Regents discuss new fee
January 23, 1989
NIU will become the second university to have a refundable $1 fee supporting the Illinois Student Association if the Board of Regents passes the fee at Thursday’s Regents meeting in Springfield.
ISA Executive Director Dave Starrett said the University of Illinois at Chicago is the only school where the $1 fee is currently in effect.
Starrett said the ISA is attempting to establish a $1 refundable fee at all Illinois state universities, establishing a state-wide standard.
The establishment of a standard fee would better enable the ISA to treat each university fairly, since UIC and NIU would be the only two universities supporting the fund through this form of payment, Starrett said. “We don’t treat anyone special. Everyone is equal at the table, It’s very, very important,” he said.
The University of Illinois at Urbana currently has a $.50 mandatory fee supporting th ISA. The univesity needs to decide if it will switch to the standard by Jan. 1, 1990 Stewart said.
The proposed fee received initial support from NIU students last spring, with 299 voting yes and only 49 opposing the proposal.

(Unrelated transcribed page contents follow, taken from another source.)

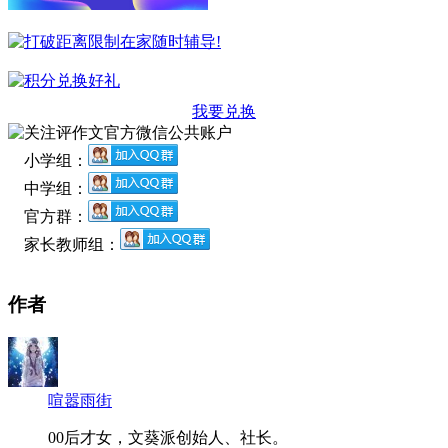
我要兑换
小学组：
中学组：
官方群：
家长教师组：
作者
喧嚣雨街
00后才女，文葵派创始人、社长。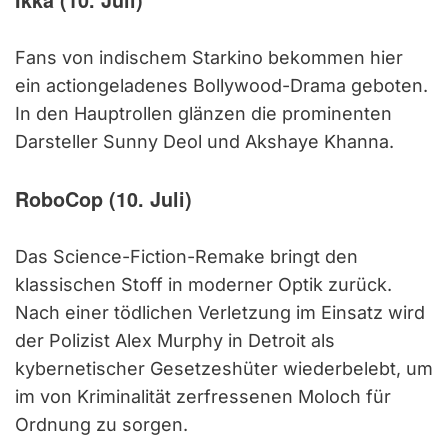
Fans von indischem Starkino bekommen hier
ein actiongeladenes Bollywood-Drama geboten.
In den Hauptrollen glänzen die prominenten
Darsteller Sunny Deol und Akshaye Khanna.
RoboCop (10. Juli)
Das Science-Fiction-Remake bringt den
klassischen Stoff in moderner Optik zurück.
Nach einer tödlichen Verletzung im Einsatz wird
der Polizist Alex Murphy in Detroit als
kybernetischer Gesetzeshüter wiederbelebt, um
im von Kriminalität zerfressenen Moloch für
Ordnung zu sorgen.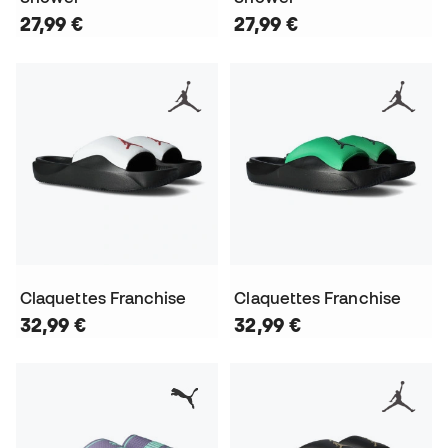
27,99 €
27,99 €
Claquettes Franchise
Claquettes Franchise
32,99 €
32,99 €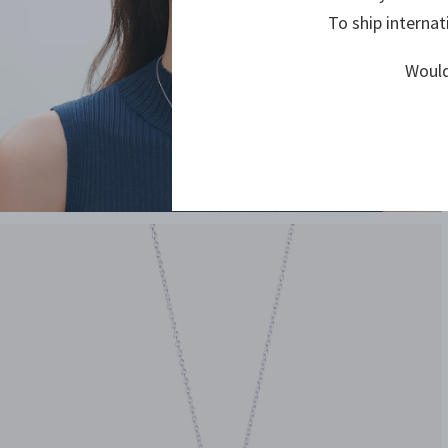
To ship internat
Would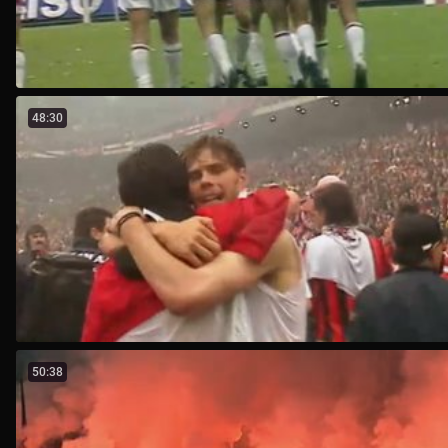
48:30
50:38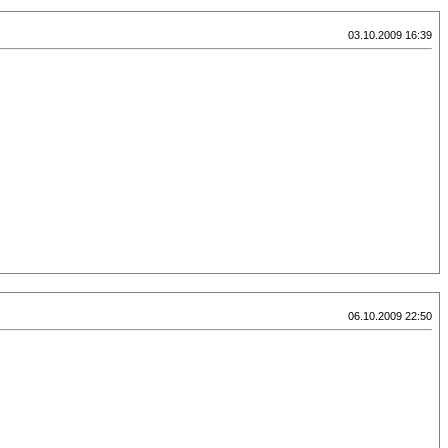
03.10.2009 16:39
06.10.2009 22:50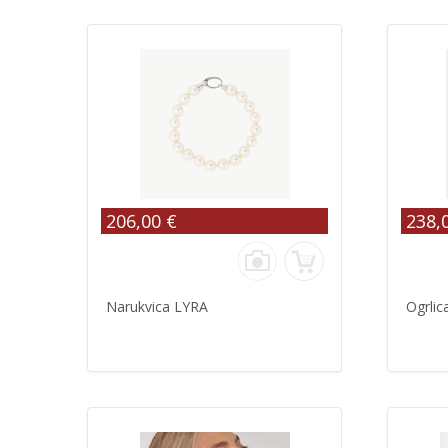
206,00 €
238,
Narukvica LYRA
Ogrlic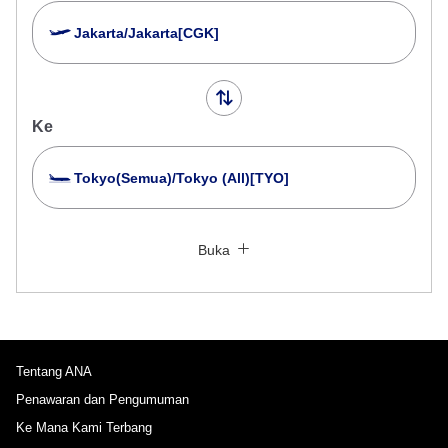
Jakarta/Jakarta[CGK]
Ke
Tokyo(Semua)/Tokyo (All)[TYO]
Cari Beberapa Kota
Tutup
Economy
Buka
Cari perjalanan pulang pergi dengan kelas lain
Tipe tarif tidak ditentukan
Ketentuan Penggunaan
Tentang ANA
Waktu Keberangkatan dan Slot Waktu untuk
Perjalanan Keluar
Penawaran dan Pengumuman
Ke Mana Kami Terbang
Pilih tanggal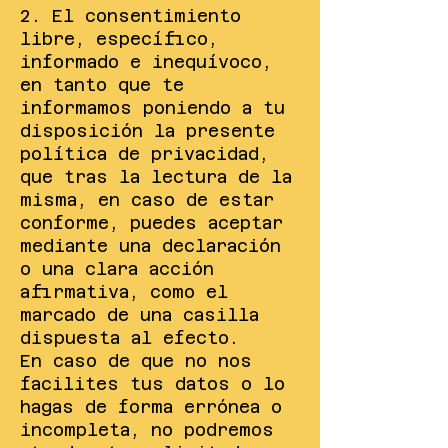
2. El consentimiento
libre, específico,
informado e inequívoco,
en tanto que te
informamos poniendo a tu
disposición la presente
política de privacidad,
que tras la lectura de la
misma, en caso de estar
conforme, puedes aceptar
mediante una declaración
o una clara acción
afirmativa, como el
marcado de una casilla
dispuesta al efecto.
En caso de que no nos
facilites tus datos o lo
hagas de forma errónea o
incompleta, no podremos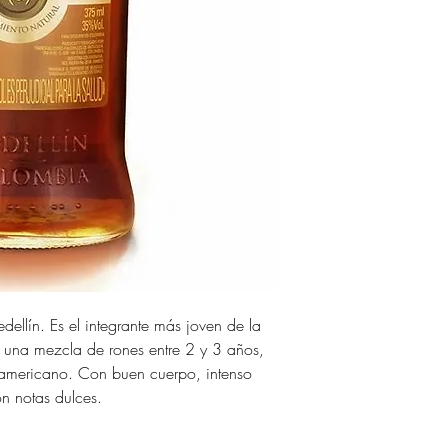
ellín. Es el integrante más joven de la
on una mezcla de rones entre 2 y 3 años,
 americano. Con buen cuerpo, intenso
n notas dulces.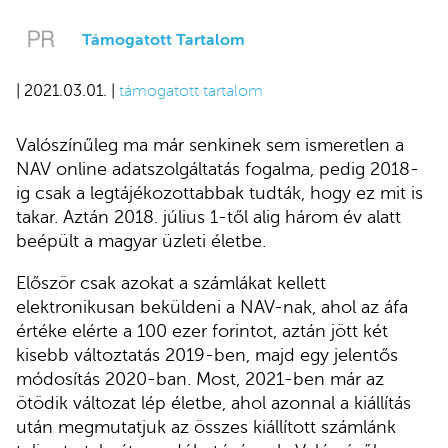
Támogatott Tartalom
| 2021.03.01. |
támogatott tartalom
Valószínűleg ma már senkinek sem ismeretlen a
NAV online adatszolgáltatás fogalma, pedig 2018-
ig csak a legtájékozottabbak tudták, hogy ez mit is
takar. Aztán 2018. július 1-től alig három év alatt
beépült a magyar üzleti életbe.
Először csak azokat a számlákat kellett
elektronikusan beküldeni a NAV-nak, ahol az áfa
értéke elérte a 100 ezer forintot, aztán jött két
kisebb változtatás 2019-ben, majd egy jelentős
módosítás 2020-ban. Most, 2021-ben már az
ötödik változat lép életbe, ahol azonnal a kiállítás
után megmutatjuk az összes kiállított számlánk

If the Regents vote to support the fee, the refund would be available to students between the seventh an 13th week of the semester.
Student referendums also have passed at Southern Illinois Univesity at Carbondale and at Wright College, Starrett said. “We’ve never lost a referendum.”
The Regents voted against the fee at their May meeting because they said they needed more information about the auditing of the funding and how the money would be refunded.
The ISA receives some of its money from flat-fee funding paid by student governments at Illinois universities. Starrett said the fee for four-year colleges is $300 annually and $150 annually for two-year colleges.
Schools paying the flat-fee have until Jan. 1, 1990 to decide whether they want to remain under ISA representation by switching to the $1 refundable fee program.
NIU Student Association President Paula Radtke, who said she is optimistic the fee will be passed at the Regents meeting Thursday, voiced her support for the ISA saying the organization is very “pro-active” toward the issue of student rights.
For the past two years, the ISA has helped fund state-wide Day of Action activities protesting the lack of funding for higher education, Starrett said.
Starrett also commented on the controversial issue of the separation of NIU from its present governing board system under the Regents.
“It’s a potentially divisive issue,” he said. “Whatever position we take, it will have to be something the rest of the state can live with.”